Segment Start: Exercise input

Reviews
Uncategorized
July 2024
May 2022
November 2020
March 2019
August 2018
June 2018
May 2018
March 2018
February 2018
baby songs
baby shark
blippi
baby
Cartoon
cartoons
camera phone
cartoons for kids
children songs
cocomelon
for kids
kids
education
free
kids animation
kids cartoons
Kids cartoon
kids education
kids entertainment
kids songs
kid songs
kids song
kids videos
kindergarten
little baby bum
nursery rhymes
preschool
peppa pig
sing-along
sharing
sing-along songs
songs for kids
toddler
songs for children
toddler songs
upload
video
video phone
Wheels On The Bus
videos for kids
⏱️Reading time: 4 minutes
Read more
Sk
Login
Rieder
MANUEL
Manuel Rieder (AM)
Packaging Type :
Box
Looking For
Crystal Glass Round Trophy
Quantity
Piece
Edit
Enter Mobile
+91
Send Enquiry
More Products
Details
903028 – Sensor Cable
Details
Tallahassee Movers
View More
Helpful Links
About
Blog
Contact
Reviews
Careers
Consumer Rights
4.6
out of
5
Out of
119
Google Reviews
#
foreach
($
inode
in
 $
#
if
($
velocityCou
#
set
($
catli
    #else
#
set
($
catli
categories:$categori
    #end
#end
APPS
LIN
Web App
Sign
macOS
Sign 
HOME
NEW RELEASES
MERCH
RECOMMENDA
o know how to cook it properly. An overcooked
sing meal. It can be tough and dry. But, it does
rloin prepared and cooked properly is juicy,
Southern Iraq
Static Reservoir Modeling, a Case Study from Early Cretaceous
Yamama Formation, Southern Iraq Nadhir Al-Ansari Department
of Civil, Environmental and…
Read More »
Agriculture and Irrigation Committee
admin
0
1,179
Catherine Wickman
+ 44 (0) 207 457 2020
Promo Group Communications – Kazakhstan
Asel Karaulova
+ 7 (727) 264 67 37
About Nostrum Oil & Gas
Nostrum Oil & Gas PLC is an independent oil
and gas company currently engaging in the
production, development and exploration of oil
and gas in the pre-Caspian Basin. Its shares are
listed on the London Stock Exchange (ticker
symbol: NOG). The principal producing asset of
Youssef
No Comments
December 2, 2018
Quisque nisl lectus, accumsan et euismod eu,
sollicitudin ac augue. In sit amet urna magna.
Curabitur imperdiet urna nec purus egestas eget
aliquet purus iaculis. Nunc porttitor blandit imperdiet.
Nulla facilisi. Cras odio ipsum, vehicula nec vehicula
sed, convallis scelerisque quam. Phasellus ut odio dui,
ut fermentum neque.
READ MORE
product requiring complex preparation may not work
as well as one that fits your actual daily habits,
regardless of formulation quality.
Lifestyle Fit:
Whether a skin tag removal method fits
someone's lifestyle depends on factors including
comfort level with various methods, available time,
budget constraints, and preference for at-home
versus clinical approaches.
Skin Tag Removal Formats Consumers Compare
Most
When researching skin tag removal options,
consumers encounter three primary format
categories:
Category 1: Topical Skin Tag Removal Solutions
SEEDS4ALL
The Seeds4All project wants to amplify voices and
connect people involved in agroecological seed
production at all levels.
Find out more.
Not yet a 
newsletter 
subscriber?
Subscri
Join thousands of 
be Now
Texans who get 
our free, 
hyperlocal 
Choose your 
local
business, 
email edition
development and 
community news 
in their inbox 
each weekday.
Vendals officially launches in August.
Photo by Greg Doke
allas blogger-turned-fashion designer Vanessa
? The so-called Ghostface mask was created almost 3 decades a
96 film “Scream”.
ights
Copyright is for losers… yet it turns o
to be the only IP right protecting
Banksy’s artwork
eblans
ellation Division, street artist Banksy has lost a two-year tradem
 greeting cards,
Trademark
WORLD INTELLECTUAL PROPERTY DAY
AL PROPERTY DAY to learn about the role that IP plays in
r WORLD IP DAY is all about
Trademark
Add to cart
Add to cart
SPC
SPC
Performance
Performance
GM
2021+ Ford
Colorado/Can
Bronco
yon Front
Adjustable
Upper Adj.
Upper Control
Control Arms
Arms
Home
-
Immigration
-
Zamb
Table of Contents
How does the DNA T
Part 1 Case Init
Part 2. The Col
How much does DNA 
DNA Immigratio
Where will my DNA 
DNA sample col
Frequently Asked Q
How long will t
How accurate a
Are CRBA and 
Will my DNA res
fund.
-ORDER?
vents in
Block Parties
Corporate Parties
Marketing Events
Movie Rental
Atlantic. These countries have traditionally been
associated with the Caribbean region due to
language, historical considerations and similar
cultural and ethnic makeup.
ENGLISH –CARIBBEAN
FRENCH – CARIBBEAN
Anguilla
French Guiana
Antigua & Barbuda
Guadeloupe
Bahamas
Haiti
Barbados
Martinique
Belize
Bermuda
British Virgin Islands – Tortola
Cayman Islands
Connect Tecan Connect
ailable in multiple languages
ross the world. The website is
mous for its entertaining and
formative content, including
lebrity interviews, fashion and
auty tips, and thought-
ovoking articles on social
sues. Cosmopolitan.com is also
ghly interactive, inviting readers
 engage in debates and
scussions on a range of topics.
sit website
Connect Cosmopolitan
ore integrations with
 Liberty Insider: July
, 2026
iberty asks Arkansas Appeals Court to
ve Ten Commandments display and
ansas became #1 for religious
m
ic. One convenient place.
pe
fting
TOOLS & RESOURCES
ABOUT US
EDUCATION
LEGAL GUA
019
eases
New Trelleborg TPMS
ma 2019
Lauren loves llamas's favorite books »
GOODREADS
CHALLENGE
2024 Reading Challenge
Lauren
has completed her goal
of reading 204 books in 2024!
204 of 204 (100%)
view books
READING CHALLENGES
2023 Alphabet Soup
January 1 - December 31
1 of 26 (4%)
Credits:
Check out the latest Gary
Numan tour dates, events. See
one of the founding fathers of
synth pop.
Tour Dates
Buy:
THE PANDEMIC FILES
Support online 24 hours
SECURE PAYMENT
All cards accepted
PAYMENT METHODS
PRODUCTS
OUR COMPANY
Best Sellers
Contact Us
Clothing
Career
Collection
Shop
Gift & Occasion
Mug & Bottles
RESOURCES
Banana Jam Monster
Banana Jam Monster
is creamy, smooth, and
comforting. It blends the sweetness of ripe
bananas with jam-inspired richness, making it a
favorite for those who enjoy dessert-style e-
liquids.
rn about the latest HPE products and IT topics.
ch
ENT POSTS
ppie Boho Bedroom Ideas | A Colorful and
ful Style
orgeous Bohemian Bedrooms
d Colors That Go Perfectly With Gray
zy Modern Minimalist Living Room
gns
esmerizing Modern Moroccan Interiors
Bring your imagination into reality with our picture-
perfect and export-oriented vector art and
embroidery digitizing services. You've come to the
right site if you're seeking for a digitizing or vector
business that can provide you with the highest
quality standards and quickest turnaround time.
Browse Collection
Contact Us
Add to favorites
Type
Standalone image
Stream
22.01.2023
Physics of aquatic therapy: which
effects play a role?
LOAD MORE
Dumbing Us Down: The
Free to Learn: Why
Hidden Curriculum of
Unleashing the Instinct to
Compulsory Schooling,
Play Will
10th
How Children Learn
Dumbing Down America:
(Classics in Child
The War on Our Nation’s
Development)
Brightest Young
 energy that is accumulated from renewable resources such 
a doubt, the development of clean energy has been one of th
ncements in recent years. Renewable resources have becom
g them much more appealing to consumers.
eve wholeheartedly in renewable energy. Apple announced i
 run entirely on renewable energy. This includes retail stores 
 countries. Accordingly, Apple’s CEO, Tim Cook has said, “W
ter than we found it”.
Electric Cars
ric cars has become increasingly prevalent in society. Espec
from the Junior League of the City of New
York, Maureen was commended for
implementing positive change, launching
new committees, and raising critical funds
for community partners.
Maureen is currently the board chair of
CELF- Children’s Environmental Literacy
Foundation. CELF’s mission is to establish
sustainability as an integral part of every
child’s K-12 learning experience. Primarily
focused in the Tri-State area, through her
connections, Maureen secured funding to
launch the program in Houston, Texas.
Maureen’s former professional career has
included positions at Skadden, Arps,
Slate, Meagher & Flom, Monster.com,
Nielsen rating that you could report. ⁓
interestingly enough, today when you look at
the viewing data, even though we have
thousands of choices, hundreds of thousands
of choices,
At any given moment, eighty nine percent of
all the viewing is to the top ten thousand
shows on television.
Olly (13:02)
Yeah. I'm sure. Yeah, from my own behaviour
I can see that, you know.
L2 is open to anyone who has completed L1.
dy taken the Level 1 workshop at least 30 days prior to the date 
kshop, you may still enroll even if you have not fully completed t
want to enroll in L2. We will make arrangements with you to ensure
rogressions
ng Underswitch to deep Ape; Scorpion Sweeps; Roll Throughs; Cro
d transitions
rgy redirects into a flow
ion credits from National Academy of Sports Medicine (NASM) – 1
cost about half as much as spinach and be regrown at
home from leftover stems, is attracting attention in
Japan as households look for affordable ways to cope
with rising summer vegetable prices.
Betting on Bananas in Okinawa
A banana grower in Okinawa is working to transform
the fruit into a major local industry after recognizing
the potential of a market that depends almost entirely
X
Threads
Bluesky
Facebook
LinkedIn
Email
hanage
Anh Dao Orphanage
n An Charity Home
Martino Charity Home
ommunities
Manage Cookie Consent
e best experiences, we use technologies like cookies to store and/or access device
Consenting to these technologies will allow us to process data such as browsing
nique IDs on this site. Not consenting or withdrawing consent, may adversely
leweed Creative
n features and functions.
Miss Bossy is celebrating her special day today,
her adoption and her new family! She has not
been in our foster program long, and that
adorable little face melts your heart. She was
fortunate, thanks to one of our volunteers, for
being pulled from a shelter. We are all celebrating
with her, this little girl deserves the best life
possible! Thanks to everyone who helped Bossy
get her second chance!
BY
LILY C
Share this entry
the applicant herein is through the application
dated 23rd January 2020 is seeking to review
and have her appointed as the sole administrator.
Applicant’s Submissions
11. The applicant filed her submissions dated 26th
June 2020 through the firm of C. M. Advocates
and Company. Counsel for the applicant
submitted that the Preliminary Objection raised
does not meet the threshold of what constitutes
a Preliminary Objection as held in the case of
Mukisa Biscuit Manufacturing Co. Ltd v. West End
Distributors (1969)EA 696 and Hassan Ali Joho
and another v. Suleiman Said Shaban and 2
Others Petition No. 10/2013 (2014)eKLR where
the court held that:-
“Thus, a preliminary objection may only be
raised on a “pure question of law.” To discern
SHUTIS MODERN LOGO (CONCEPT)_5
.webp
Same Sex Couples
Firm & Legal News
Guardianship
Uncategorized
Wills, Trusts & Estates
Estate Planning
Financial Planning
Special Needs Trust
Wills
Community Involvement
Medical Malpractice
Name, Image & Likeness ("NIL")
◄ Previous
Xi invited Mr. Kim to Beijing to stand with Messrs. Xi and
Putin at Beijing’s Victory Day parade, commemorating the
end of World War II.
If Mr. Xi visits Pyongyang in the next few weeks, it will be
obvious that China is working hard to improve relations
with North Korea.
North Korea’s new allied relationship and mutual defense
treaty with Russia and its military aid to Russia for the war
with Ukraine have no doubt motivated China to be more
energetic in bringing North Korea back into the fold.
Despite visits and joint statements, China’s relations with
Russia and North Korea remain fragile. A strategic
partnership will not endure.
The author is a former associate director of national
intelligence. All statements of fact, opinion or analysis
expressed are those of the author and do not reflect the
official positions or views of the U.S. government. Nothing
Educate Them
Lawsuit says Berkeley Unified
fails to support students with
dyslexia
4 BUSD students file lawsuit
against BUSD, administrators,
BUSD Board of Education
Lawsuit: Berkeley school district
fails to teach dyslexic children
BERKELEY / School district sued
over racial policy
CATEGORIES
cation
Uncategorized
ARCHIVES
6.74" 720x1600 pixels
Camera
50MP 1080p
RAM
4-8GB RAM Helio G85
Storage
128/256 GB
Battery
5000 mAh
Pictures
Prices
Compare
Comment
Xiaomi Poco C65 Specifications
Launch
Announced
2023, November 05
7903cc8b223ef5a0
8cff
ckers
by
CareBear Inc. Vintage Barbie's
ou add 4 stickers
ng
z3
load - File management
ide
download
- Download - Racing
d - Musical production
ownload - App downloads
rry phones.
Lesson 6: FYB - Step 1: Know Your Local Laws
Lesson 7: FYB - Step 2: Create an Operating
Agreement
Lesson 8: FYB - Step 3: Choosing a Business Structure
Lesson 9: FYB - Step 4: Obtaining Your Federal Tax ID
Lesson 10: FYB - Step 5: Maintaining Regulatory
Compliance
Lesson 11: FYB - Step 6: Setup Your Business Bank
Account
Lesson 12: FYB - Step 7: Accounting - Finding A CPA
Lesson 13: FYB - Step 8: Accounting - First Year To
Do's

Segment End: Exercise input

→ **What needs to be done**: Among the entries, how many lines carry "Russia"? Reply with a number and nothing else.

→ **Task result**: 2